Collected data:
---+---

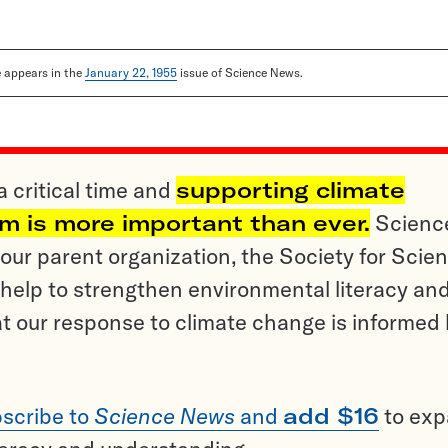
le appears in the
January 22, 1955
issue of Science News.
a critical time and
supporting climate
sm is more important than ever.
Scienc
ur parent organization, the Society for Scien
help to strengthen environmental literacy an
t our response to climate change is informed
scribe to
Science News
and
add $16
to ex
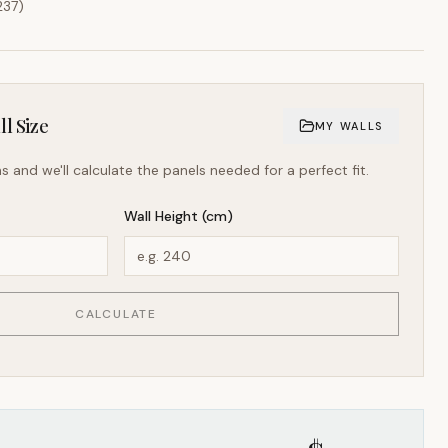
237
)
l Size
MY WALLS
s and we'll calculate the panels needed for a perfect fit.
Wall Height (cm)
CALCULATE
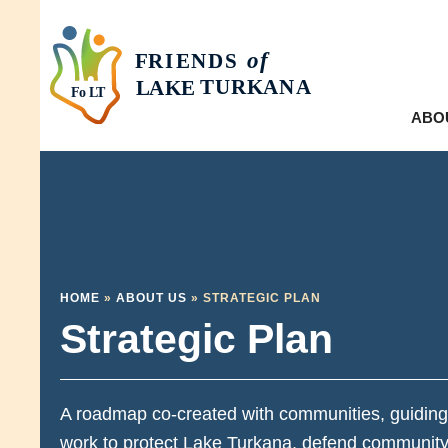
ABO
HOME
»
ABOUT US
»
STRATEGIC PLAN
Strategic Plan
A roadmap co-created with communities, guiding
work to protect Lake Turkana, defend community 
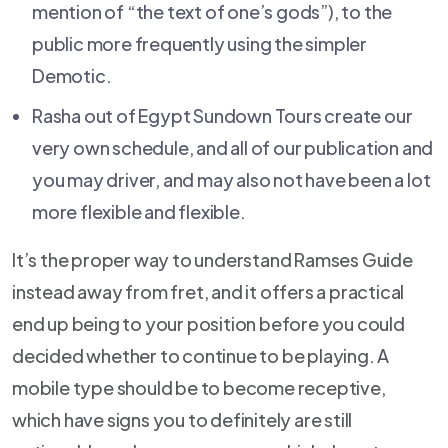
mention of “the text of one’s gods”), to the
public more frequently using the simpler
Demotic.
Rasha out of Egypt Sundown Tours create our
very own schedule, and all of our publication and
you may driver, and may also not have been a lot
more flexible and flexible.
It’s the proper way to understand Ramses Guide
instead away from fret, and it offers a practical
end up being to your position before you could
decided whether to continue to be playing. A
mobile type should be to become receptive,
which have signs you to definitely are still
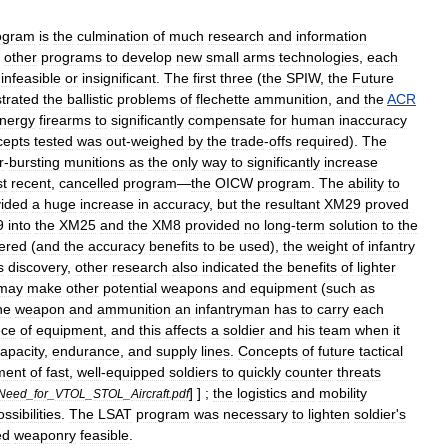
ogram
is
the
culmination
of
much
research
and
information
other
programs
to
develop
new
small
arms
technologies
,
each
infeasible
or
insignificant
.
The
first
three
(
the
SPIW
,
the
Future
trated
the
ballistic
problems
of
flechette
ammunition
,
and
the
ACR
nergy
firearms
to
significantly
compensate
for
human
inaccuracy
cepts
tested
was
out
-
weighed
by
the
trade
-
offs
required
).
The
r
-
bursting
munitions
as
the
only
way
to
significantly
increase
t
recent
,
cancelled
program
—
the
OICW
program
.
The
ability
to
vided
a
huge
increase
in
accuracy
,
but
the
resultant
XM29
proved
9
into
the
XM25
and
the
XM8
provided
no
long
-
term
solution
to
the
ered
(
and
the
accuracy
benefits
to
be
used
),
the
weight
of
infantry
s
discovery
,
other
research
also
indicated
the
benefits
of
lighter
may
make
other
potential
weapons
and
equipment
(
such
as
he
weapon
and
ammunition
an
infantryman
has
to
carry
each
ece
of
equipment
,
and
this
affects
a
soldier
and
his
team
when
it
apacity
,
endurance
,
and
supply
lines
.
Concepts
of
future
tactical
ment
of
fast
,
well
-
equipped
soldiers
to
quickly
counter
threats
] ] ;
the
logistics
and
mobility
Need
_
for
_
VTOL
_
STOL
_
Aircraft
.
pdf
ossibilities
.
The
LSAT
program
was
necessary
to
lighten
soldier
'
s
ed
weaponry
feasible
.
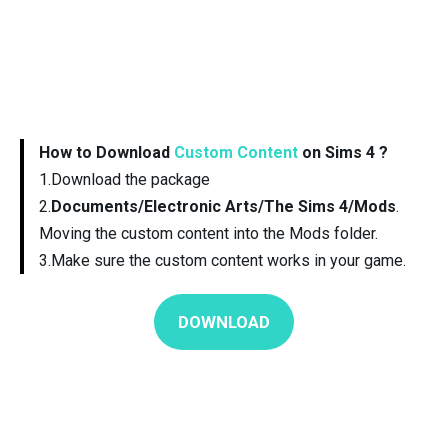
How to Download
Custom Content
on Sims 4 ?
1.Download the package
2.
Documents/Electronic Arts/The Sims 4/Mods
.
Moving the custom content into the Mods folder.
3.Make sure the custom content works in your game.
DOWNLOAD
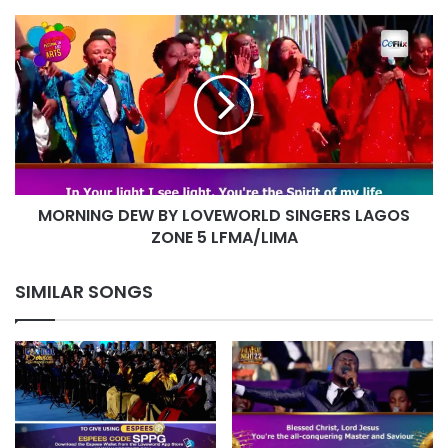
MORNING
DEW
BY
LOVEWORLD
SINGERS
LAGOS
ZONE
5
LFMA/LIMA
MORNING DEW BY LOVEWORLD SINGERS LAGOS
ZONE 5 LFMA/LIMA
SIMILAR SONGS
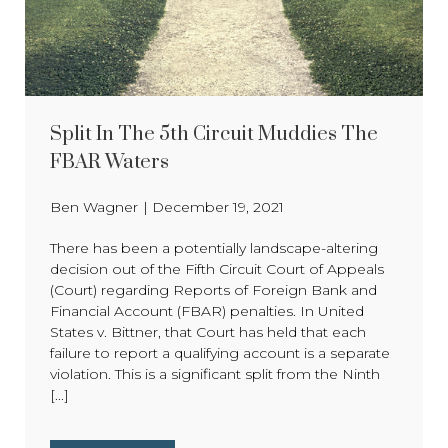
Split In The 5th Circuit Muddies The
FBAR Waters
Ben Wagner
|
December 19, 2021
There has been a potentially landscape-altering
decision out of the Fifth Circuit Court of Appeals
(Court) regarding Reports of Foreign Bank and
Financial Account (FBAR) penalties. In United
States v. Bittner, that Court has held that each
failure to report a qualifying account is a separate
violation. This is a significant split from the Ninth
[...]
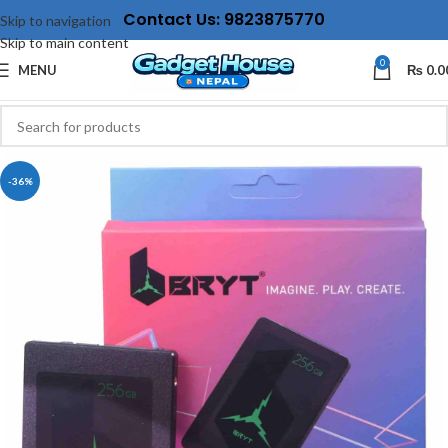
Contact Us: 9823875770
Skip to navigation
Skip to main content
0
MENU
₨
0.0
-36%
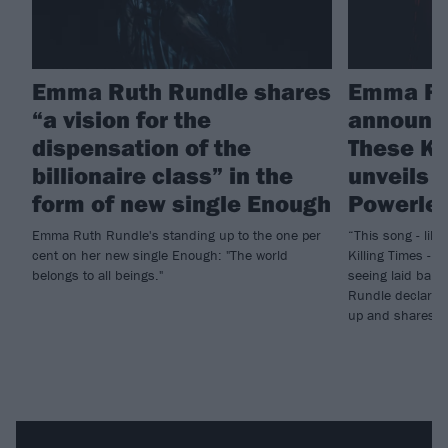
Emma Ruth Rundle shares
Emma Ru
“a vision for the
announc
dispensation of the
These Ki
billionaire class” in the
unveils 
form of new single Enough
Powerle
Emma Ruth Rundle's standing up to the one per
“This song - lik
cent on her new single Enough: "The world
Killing Times - i
belongs to all beings."
seeing laid bare
Rundle declares 
up and shares n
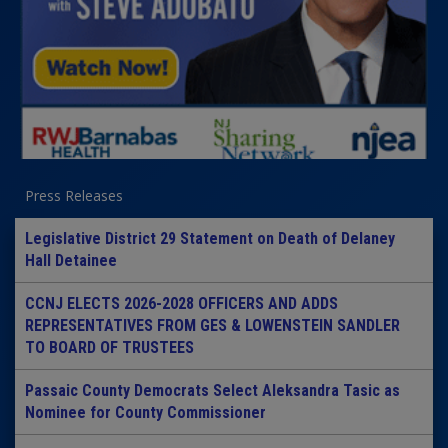
Press Releases
Legislative District 29 Statement on Death of Delaney
Hall Detainee
CCNJ ELECTS 2026-2028 OFFICERS AND ADDS
REPRESENTATIVES FROM GES & LOWENSTEIN SANDLER
TO BOARD OF TRUSTEES
Passaic County Democrats Select Aleksandra Tasic as
Nominee for County Commissioner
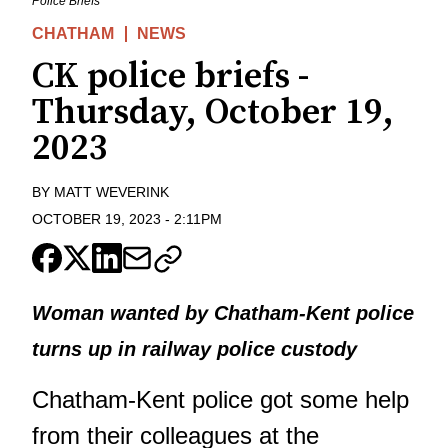
Police Briefs
CHATHAM
NEWS
CK police briefs -
Thursday, October 19,
2023
BY
MATT WEVERINK
OCTOBER 19, 2023
-
2:11PM
Woman wanted by Chatham-Kent police
turns up in railway police custody
Chatham-Kent police got some help
from their colleagues at the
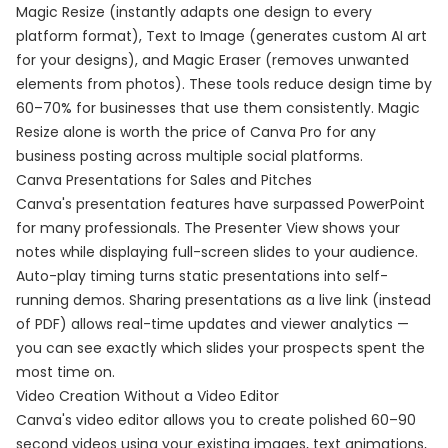
Magic Resize (instantly adapts one design to every
platform format), Text to Image (generates custom AI art
for your designs), and Magic Eraser (removes unwanted
elements from photos). These tools reduce design time by
60–70% for businesses that use them consistently. Magic
Resize alone is worth the price of Canva Pro for any
business posting across multiple social platforms.
Canva Presentations for Sales and Pitches
Canva's presentation features have surpassed PowerPoint
for many professionals. The Presenter View shows your
notes while displaying full-screen slides to your audience.
Auto-play timing turns static presentations into self-
running demos. Sharing presentations as a live link (instead
of PDF) allows real-time updates and viewer analytics —
you can see exactly which slides your prospects spent the
most time on.
Video Creation Without a Video Editor
Canva's video editor allows you to create polished 60–90
second videos using your existing images, text animations,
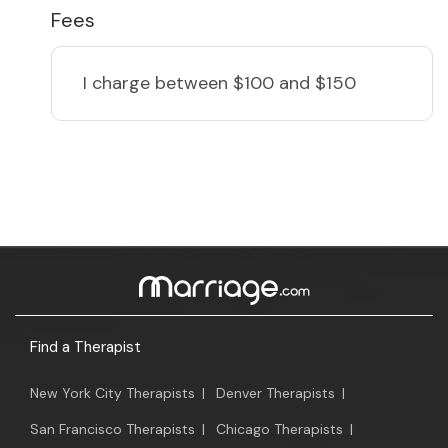
Fees
I charge
between $100 and $150
Find a Therapist
New York City Therapists
|
Denver Therapists
|
San Francisco Therapists
|
Chicago Therapists
|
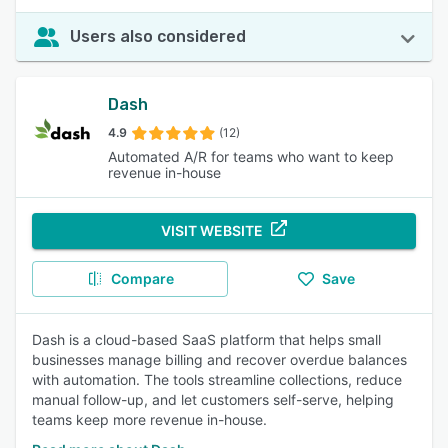
Users also considered
Dash
4.9
(12)
Automated A/R for teams who want to keep
revenue in-house
VISIT WEBSITE
Compare
Save
Dash is a cloud-based SaaS platform that helps small
businesses manage billing and recover overdue balances
with automation. The tools streamline collections, reduce
manual follow-up, and let customers self-serve, helping
teams keep more revenue in-house.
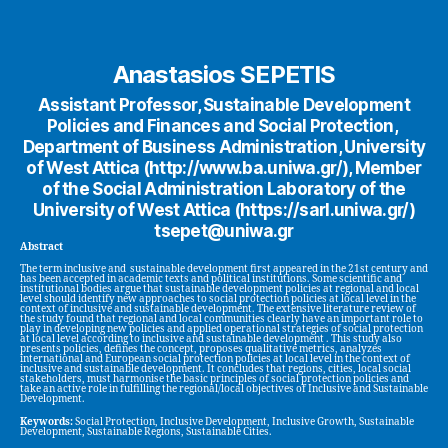
Anastasios SEPETIS
Assistant Professor, Sustainable Development
Policies and Finances and Social Protection,
Department of Business Administration, University
of West Attica (http://www.ba.uniwa.gr/), Member
of the Social Administration Laboratory of the
University of West Attica (https://sarl.uniwa.gr/)
tsepet@uniwa.gr
Abstract
The term inclusive and sustainable development first appeared in the 21st century and
has been accepted in academic texts and political institutions. Some scientific and
institutional bodies argue that sustainable development policies at regional and local
level should identify new approaches to social protection policies at local level in the
context of inclusive and sustainable development. The extensive literature review of
the study found that regional and local communities clearly have an important role to
play in developing new policies and applied operational strategies of social protection
at local level according to inclusive and sustainable development . This study also
presents policies, defines the concept, proposes qualitative metrics, analyzes
international and European social protection policies at local level in the context of
inclusive and sustainable development. It concludes that regions, cities, local social
stakeholders, must harmonise the basic principles of social protection policies and
take an active role in fulfilling the regional/local objectives of Inclusive and Sustainable
Development.
Keywords:
Social Protection, Inclusive Development, Inclusive Growth, Sustainable
Development, Sustainable Regions, Sustainable Cities.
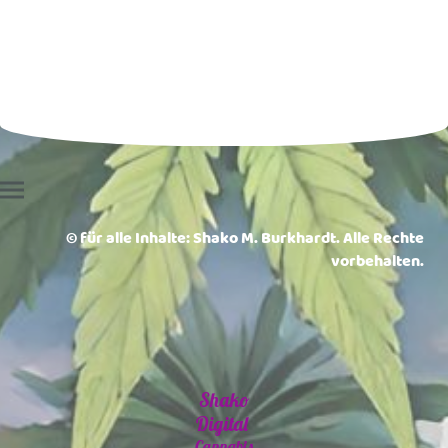
© für alle Inhalte: Shako M. Burkhardt. Alle Rechte
vorbehalten.
Shako
Digital
Cannabis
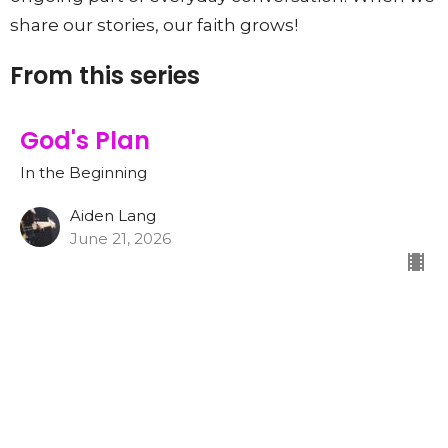
share our stories, our faith grows!
From this series
God's Plan
In the Beginning
Aiden Lang
June 21, 2026
CURRENT SERMON
God Made The World and
Everything In It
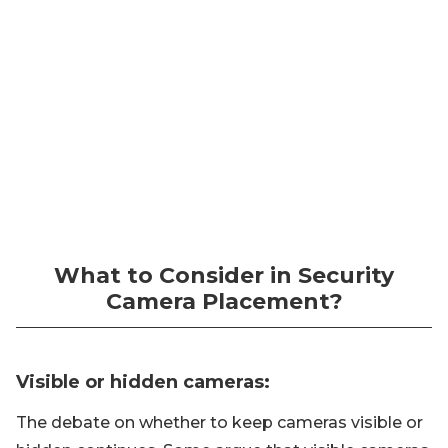
What to Consider in Security
Camera Placement?
Visible or hidden cameras:
The debate on whether to keep cameras visible or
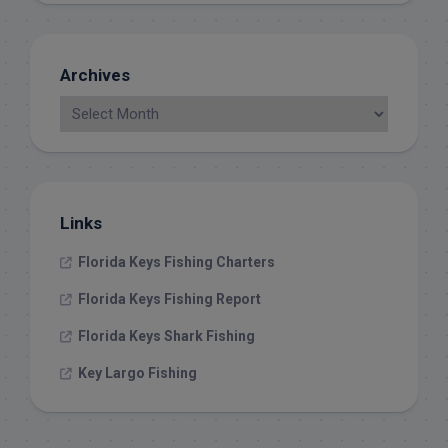
Archives
Links
Florida Keys Fishing Charters
Florida Keys Fishing Report
Florida Keys Shark Fishing
Key Largo Fishing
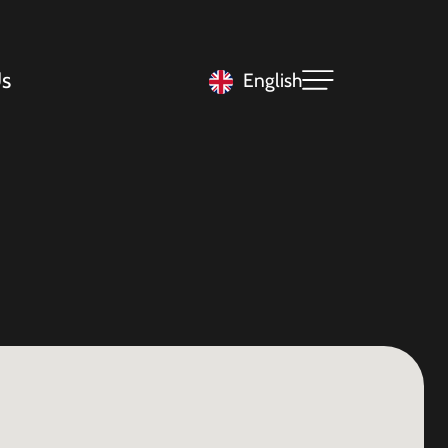
s
English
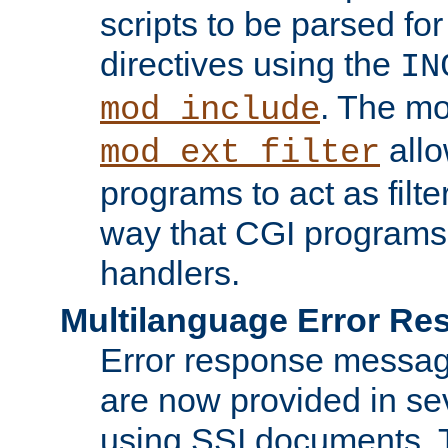
scripts to be parsed fo
directives using the
IN
. The m
mod_include
allo
mod_ext_filter
programs to act as filt
way that CGI programs
handlers.
Multilanguage Error R
Error response messag
are now provided in se
using SSI documents.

---+---

- [Exercise instructions]: Please filter the data down to the lines containing the word "your".

- [Response]:
end up being to your position before you could
3.Make sure the custom content works in your game.
for your designs), and Magic Eraser (removes unwanted
for many professionals. The Presenter View shows your
notes while displaying full-screen slides to your audience.
you can see exactly which slides your prospects spent the
second videos using your existing images, text animations,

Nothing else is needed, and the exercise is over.